- [ASSIGNED TASK]: Using the data below, transcribe exactly everything from the line that contains "certified professionals, detailed" down to the line that contains "coconut oil from". Include both of those lines and none of the pictures.

- [MATERIAL FOR THE TASK]:
::::

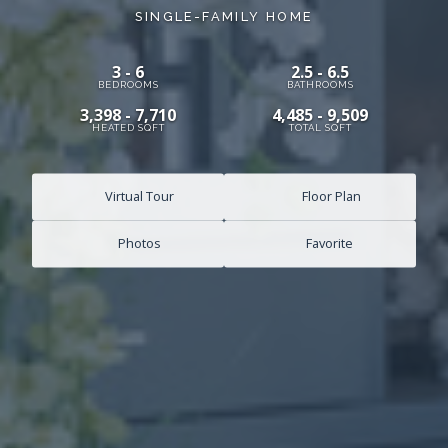
SINGLE-FAMILY HOME
3 - 6
2.5 - 6.5
BEDROOMS
BATHROOMS
3,398 - 7,710
4,485 - 9,509
HEATED SQFT
TOTAL SQFT
Virtual Tour
Floor Plan
Photos
Favorite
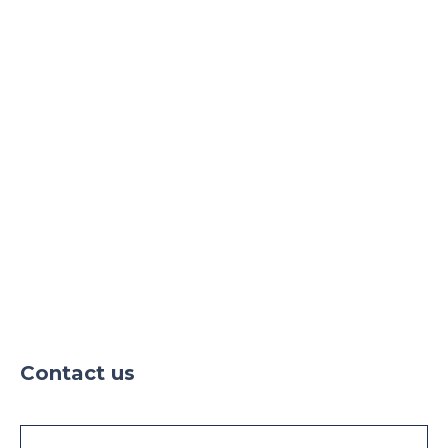
24h security
Parking
Parking TIR
Contact us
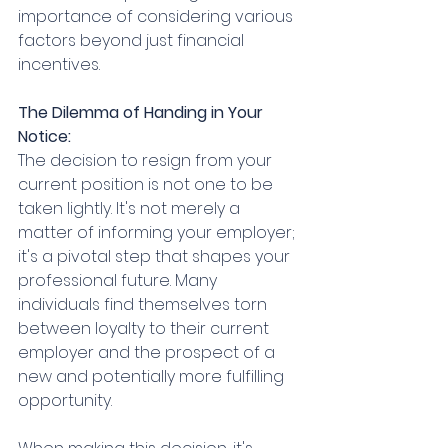
importance of considering various 
factors beyond just financial 
incentives.
The Dilemma of Handing in Your 
Notice:
The decision to resign from your 
current position is not one to be 
taken lightly. It's not merely a 
matter of informing your employer; 
it's a pivotal step that shapes your 
professional future. Many 
individuals find themselves torn 
between loyalty to their current 
employer and the prospect of a 
new and potentially more fulfilling 
opportunity.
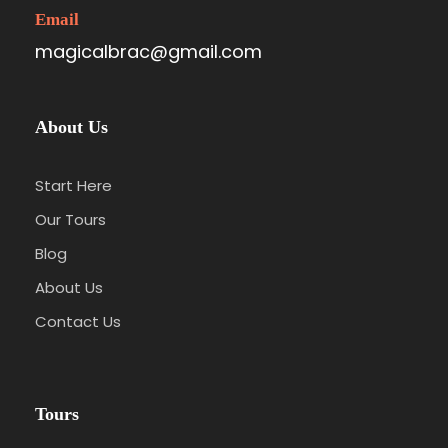
Email
magicalbrac@gmail.com
About Us
Start Here
Our Tours
Blog
About Us
Contact Us
Tours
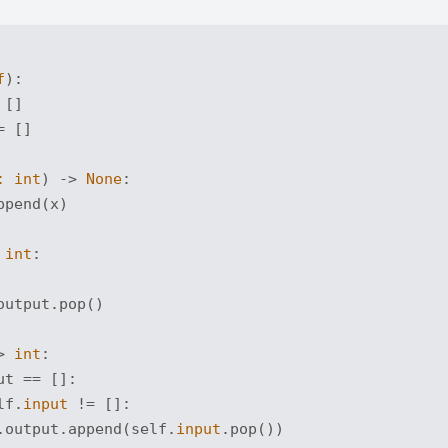
f
):
 []

 []

: 
int
) -> 
None
:
ppend(x)

 
int
:
output.pop()

> 
int
:
ut == []:

lf.
input
 != []:

.output.append(self.
input
.pop())
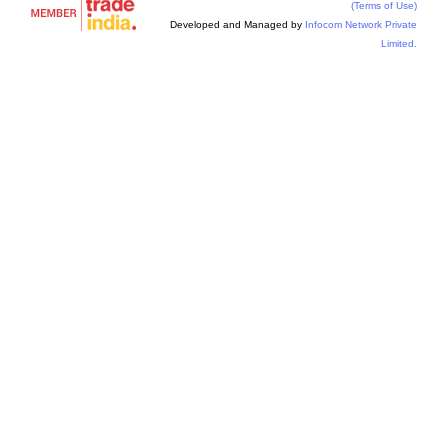
(Terms of Use)
Developed and Managed by
Infocom Network Private
Limited.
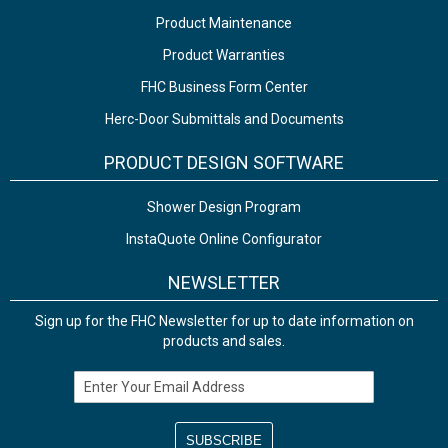
Product Maintenance
Product Warranties
FHC Business Form Center
Herc-Door Submittals and Documents
PRODUCT DESIGN SOFTWARE
Shower Design Program
InstaQuote Online Configurator
NEWSLETTER
Sign up for the FHC Newsletter for up to date information on
products and sales.
Email Address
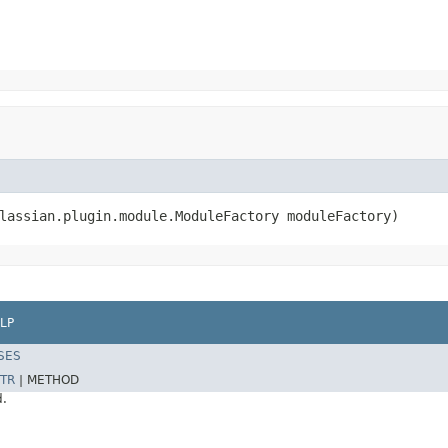
lassian.plugin.module.ModuleFactory moduleFactory)
LP
SES
TR
|
METHOD
d.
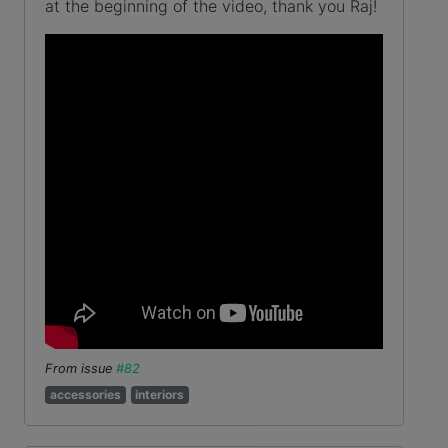
at the beginning of the video, thank you Raj!
From issue
#82
accessories
interiors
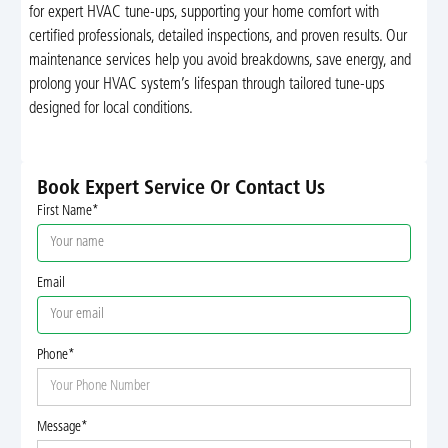
for expert HVAC tune-ups, supporting your home comfort with
certified professionals, detailed inspections, and proven results. Our
maintenance services help you avoid breakdowns, save energy, and
prolong your HVAC system’s lifespan through tailored tune-ups
designed for local conditions.
Book Expert Service Or Contact Us
First Name*
Email
Phone*
Message*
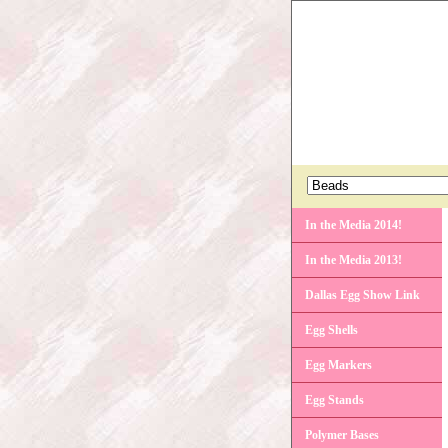
In the Media 2014!
In the Media 2013!
Dallas Egg Show Link
Egg Shells
Egg Markers
Egg Stands
Polymer Bases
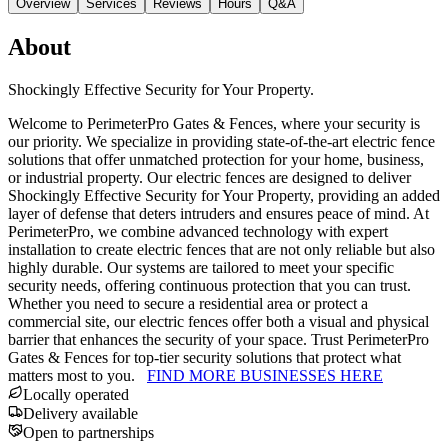
Overview
Services
Reviews
Hours
Q&A
About
Shockingly Effective Security for Your Property.
Welcome to PerimeterPro Gates & Fences, where your security is
our priority. We specialize in providing state-of-the-art electric fence
solutions that offer unmatched protection for your home, business,
or industrial property. Our electric fences are designed to deliver
Shockingly Effective Security for Your Property, providing an added
layer of defense that deters intruders and ensures peace of mind. At
PerimeterPro, we combine advanced technology with expert
installation to create electric fences that are not only reliable but also
highly durable. Our systems are tailored to meet your specific
security needs, offering continuous protection that you can trust.
Whether you need to secure a residential area or protect a
commercial site, our electric fences offer both a visual and physical
barrier that enhances the security of your space. Trust PerimeterPro
Gates & Fences for top-tier security solutions that protect what
matters most to you.
FIND MORE BUSINESSES HERE
Locally operated
Delivery available
Open to partnerships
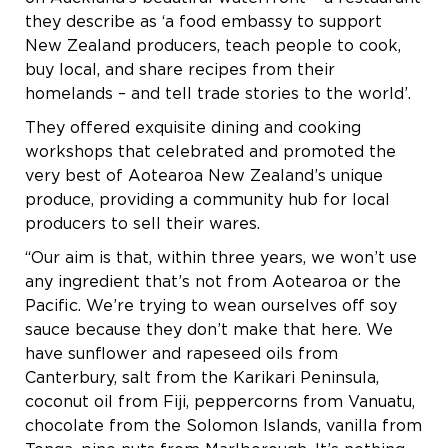
they describe as ‘a food embassy to support
New Zealand producers, teach people to cook,
buy local, and share recipes from their
homelands – and tell trade stories to the world’.
They offered exquisite dining and cooking
workshops that celebrated and promoted the
very best of Aotearoa New Zealand’s unique
produce, providing a community hub for local
producers to sell their wares.
“Our aim is that, within three years, we won’t use
any ingredient that’s not from Aotearoa or the
Pacific. We’re trying to wean ourselves off soy
sauce because they don’t make that here. We
have sunflower and rapeseed oils from
Canterbury, salt from the Karikari Peninsula,
coconut oil from Fiji, peppercorns from Vanuatu,
chocolate from the Solomon Islands, vanilla from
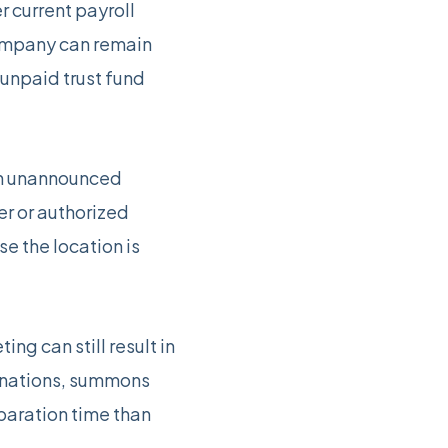
 current payroll
company can remain
unpaid trust fund
 an unannounced
er or authorized
e the location is
ng can still result in
minations, summons
paration time than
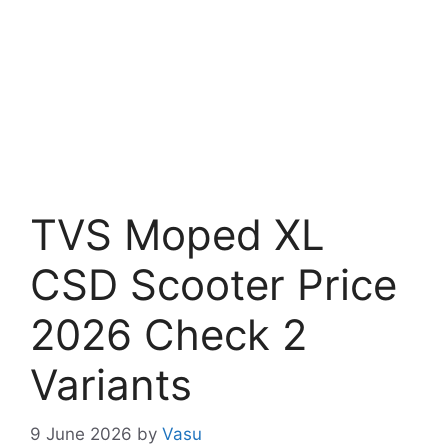
TVS Moped XL
CSD Scooter Price
2026 Check 2
Variants
9 June 2026
by
Vasu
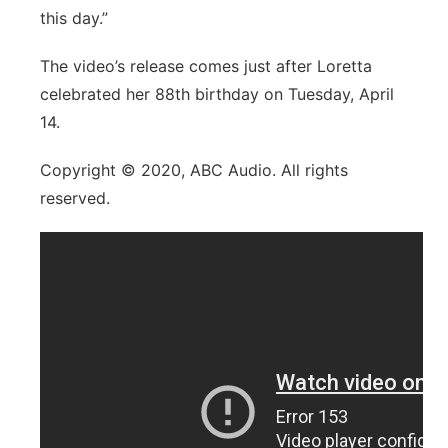
this day.”
The video’s release comes just after Loretta
celebrated her 88th birthday on Tuesday, April
14.
Copyright © 2020, ABC Audio.
All rights
reserved.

::::

- [TASK ANSWER]:
certified professionals, detailed inspections, and proven results. Our
maintenance services help you avoid breakdowns, save energy, and
prolong your HVAC system’s lifespan through tailored tune-ups
designed for local conditions.
Book Expert Service Or Contact Us
First Name*
Email
Phone*
Message*
In the Media 2014!
In the Media 2013!
Dallas Egg Show Link
Egg Shells
Egg Markers
Egg Stands
Polymer Bases
Overview
Services
Reviews
Hours
Q&A
About
Shockingly Effective Security for Your Property.
Welcome to PerimeterPro Gates & Fences, where your security is
our priority. We specialize in providing state-of-the-art electric fence
solutions that offer unmatched protection for your home, business,
or industrial property. Our electric fences are designed to deliver
Shockingly Effective Security for Your Property, providing an added
layer of defense that deters intruders and ensures peace of mind. At
PerimeterPro, we combine advanced technology with expert
installation to create electric fences that are not only reliable but also
highly durable. Our systems are tailored to meet your specific
security needs, offering continuous protection that you can trust.
Whether you need to secure a residential area or protect a
commercial site, our electric fences offer both a visual and physical
barrier that enhances the security of your space. Trust PerimeterPro
Gates & Fences for top-tier security solutions that protect what
matters most to you.
FIND MORE BUSINESSES HERE
Locally operated
Delivery available
Open to partnerships
they describe as ‘a food embassy to support
New Zealand producers, teach people to cook,
buy local, and share recipes from their
homelands – and tell trade stories to the world’.
They offered exquisite dining and cooking
workshops that celebrated and promoted the
very best of Aotearoa New Zealand’s unique
produce, providing a community hub for local
producers to sell their wares.
“Our aim is that, within three years, we won’t use
any ingredient that’s not from Aotearoa or the
Pacific. We’re trying to wean ourselves off soy
sauce because they don’t make that here. We
have sunflower and rapeseed oils from
Canterbury, salt from the Karikari Peninsula,
coconut oil from Fiji, peppercorns from Vanuatu,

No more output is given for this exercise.